Retype the line containing "Here is an image." and each later line through the end of the listing, exactly as written, with no other lines.

****

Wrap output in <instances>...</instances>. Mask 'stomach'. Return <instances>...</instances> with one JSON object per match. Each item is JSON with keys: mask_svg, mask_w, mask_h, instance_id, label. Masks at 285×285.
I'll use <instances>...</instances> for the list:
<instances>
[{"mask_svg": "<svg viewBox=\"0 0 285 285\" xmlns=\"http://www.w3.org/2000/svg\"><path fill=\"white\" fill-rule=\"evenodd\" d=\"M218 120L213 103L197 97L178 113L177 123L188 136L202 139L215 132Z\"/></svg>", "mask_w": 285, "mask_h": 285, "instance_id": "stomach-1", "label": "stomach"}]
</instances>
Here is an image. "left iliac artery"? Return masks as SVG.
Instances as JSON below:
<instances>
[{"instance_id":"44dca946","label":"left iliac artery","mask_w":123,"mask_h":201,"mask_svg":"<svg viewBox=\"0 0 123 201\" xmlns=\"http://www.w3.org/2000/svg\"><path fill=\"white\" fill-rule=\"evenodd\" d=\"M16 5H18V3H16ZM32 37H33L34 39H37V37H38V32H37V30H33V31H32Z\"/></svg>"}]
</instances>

****

RESULT OF THE EXERCISE:
Here is an image. "left iliac artery"? Return masks as SVG.
Instances as JSON below:
<instances>
[{"instance_id":"44dca946","label":"left iliac artery","mask_w":123,"mask_h":201,"mask_svg":"<svg viewBox=\"0 0 123 201\" xmlns=\"http://www.w3.org/2000/svg\"><path fill=\"white\" fill-rule=\"evenodd\" d=\"M16 5H18V3H16ZM32 37H33L34 39H37V37H38V32H37V30H33V31H32Z\"/></svg>"}]
</instances>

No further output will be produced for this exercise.